Remarks by Ambassador Rajiv Kumar Chander at the event organized to mark 'World Down Syndrome Day' at United Nations Office in Geneva - March 21, 2018)



Welcome remarks by Shri Rajiv Kumar Chander, Ambassador and Permanent Representative of India to the United Nations and other International Organizations in Geneva

at the event organized to mark ‘World Down Syndrome Day’

at United Nations Office in Geneva

on Wednesday 21st March, 2018.


Director General, UNOG, Mr. Michael Moller

Dr. (Mrs) Surekha Ramachandran, President – Down Syndrome Federation of India 

Dr. (Mrs) Bhavani Sriram , Vice President - Asia Pacific Down Syndrome Federation

Dr (Mrs) Lalita Joshi, President- Down Syndrome Association of Nepal

Excellencies, Ladies and Gentlemen

I welcome you to this special event where Permanent Mission of India to United Nations and the Asia Pacific Down Syndrome Federation have joined hands to mark the World Down Syndrome Day, which falls on a symbolic date of 21 March. As many of you might be aware that the Down Syndrome occurs when an individual has a full or partial extra copy of chromosome no. 21. Hence, the persons with Down Syndrome have 47 as compared to 46 Chromosomes.

This chromosomal condition is associated with intellectual and learning challenges. Delayed development and behavioural problems are often reported in children with Down Syndrome.  The UNGA passed a resolution in 2011 declaring 21 March to be designated as WDS Day in order to raise public awareness of Down Syndrome.   

Every year 20 to 22 thousand children take birth with Down Syndrome in India. It goes without saying that there is a need to bring them in the social mainstream. India’s Ministry of Social Justice & Empowerment is the nodal Ministry which is working for the empowerment and social inclusion of people living with Down Syndrome. This is to underscore the point that Down Syndrome is not just a genetic or a medical condition but it has a wider social, cultural, and emotional context.

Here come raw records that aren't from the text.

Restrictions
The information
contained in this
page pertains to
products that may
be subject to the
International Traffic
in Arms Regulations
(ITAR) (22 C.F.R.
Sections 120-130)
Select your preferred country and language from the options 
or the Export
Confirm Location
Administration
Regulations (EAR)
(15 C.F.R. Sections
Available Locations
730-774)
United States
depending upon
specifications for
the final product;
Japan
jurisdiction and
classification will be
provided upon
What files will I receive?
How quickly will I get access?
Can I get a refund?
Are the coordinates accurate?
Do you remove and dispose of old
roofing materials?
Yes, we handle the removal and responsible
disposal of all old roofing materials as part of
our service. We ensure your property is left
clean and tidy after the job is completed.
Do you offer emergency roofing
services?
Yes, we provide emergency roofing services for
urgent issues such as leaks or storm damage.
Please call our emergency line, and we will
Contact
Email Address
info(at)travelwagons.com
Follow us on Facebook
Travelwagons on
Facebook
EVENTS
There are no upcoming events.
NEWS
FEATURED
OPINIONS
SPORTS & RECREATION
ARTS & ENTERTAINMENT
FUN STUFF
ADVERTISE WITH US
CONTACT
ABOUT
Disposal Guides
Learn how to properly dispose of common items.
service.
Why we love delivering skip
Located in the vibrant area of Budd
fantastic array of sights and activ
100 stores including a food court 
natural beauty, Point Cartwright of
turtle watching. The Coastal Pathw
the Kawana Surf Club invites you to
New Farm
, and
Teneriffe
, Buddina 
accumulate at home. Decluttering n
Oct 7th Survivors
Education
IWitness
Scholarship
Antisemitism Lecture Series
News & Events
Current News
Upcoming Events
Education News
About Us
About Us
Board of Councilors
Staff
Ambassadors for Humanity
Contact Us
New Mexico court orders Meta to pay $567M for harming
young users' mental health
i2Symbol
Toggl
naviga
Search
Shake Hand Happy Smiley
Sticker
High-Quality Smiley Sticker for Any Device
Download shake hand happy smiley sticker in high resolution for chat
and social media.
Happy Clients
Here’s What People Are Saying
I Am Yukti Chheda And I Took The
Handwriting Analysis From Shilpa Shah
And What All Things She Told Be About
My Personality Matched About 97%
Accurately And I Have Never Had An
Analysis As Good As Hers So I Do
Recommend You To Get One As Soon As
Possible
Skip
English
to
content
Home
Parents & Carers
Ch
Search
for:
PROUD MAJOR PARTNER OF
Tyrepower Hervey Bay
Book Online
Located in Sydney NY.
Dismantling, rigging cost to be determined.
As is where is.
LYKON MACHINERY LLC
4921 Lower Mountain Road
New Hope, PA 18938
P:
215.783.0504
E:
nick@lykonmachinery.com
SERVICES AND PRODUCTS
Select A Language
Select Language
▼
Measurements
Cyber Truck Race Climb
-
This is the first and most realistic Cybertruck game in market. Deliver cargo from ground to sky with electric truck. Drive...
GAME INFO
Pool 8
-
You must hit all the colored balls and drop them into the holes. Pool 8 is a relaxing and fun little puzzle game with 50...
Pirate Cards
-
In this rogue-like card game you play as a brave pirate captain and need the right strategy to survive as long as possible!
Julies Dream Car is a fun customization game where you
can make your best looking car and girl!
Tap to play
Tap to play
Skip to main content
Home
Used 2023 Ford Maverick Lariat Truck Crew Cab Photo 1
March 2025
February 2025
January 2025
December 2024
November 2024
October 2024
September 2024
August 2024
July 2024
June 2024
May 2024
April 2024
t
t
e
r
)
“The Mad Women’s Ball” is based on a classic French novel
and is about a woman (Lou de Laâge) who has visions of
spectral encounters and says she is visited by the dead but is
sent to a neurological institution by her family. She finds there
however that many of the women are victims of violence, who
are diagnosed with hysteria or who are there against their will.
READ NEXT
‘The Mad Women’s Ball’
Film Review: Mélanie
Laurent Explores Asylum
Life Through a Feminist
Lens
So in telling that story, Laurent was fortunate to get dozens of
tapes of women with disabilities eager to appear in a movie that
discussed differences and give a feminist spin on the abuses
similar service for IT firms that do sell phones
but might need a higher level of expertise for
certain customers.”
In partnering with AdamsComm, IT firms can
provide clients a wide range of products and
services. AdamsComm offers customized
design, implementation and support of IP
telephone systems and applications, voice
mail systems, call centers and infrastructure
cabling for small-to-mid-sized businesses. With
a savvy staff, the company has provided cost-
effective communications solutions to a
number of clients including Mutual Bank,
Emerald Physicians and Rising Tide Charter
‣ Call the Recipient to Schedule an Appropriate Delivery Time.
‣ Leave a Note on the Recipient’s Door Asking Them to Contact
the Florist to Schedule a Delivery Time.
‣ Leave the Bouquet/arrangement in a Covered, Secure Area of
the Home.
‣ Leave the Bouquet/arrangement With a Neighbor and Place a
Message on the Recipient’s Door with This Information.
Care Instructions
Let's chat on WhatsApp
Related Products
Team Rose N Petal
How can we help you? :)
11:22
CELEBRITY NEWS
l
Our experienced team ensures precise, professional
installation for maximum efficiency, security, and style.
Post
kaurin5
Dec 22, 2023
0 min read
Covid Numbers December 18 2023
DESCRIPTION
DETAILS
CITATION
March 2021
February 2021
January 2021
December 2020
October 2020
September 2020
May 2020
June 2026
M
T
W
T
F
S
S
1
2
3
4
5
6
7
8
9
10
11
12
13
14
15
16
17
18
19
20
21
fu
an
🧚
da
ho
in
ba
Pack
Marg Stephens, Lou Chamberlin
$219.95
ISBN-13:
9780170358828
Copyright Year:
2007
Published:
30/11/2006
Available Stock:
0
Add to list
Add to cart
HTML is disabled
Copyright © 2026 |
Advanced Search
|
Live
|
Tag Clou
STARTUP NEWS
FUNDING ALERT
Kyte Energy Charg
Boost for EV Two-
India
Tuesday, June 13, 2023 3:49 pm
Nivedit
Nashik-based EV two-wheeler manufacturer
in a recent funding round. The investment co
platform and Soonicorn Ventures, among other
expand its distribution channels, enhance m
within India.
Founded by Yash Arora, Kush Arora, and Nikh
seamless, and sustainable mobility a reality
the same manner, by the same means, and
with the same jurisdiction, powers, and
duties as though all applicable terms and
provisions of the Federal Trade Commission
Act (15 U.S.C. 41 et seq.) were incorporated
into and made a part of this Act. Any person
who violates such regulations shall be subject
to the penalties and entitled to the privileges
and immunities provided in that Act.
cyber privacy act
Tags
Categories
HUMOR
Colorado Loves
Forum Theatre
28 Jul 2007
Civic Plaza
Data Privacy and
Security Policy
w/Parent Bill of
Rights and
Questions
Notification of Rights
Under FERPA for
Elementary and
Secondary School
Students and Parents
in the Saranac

Speaking at the 12th World Down Syndrome Congress held in 2015 in India the Union Minister for Social Justice & Empowerment of India stated that the Government is committed towards betterment of people with Down Syndrome and will focus upon inclusive education, financial independence.  We will increase the number of disabilities from 7 to 19 and are also working on bringing in a new legislation that will empower those with Down Syndrome. 

The Human Rights of people living with this disability should be promoted and protected. There is a need to create wider awareness among common masses what this syndrome is all about. For this we need to have in place a well thought out communication and knowledge Strategy. Another area where we should focus is Research and Development and share best practices in the field of Down Syndrome. It is important that inclusion of persons with Down Syndrome should become a top priority in the countries we represent.

Health Professionals, Member of Civil Societies and other Stakeholders need to continue to work in a coherent and coordinated manner in order to extend their support to these persons. People’s participation is very much a necessity for successful implementation of the various programmes and schemes at National, Regional and Global level.  Our collective goal is to ensure that people with Down Syndrome can and do lead full and rewarding lives and contribute as valued and equal members of our society.   

I would like to take this opportunity to thank the Director General for agreeing to deliver the opening remarks and I look forward to listening to the eminent panelists.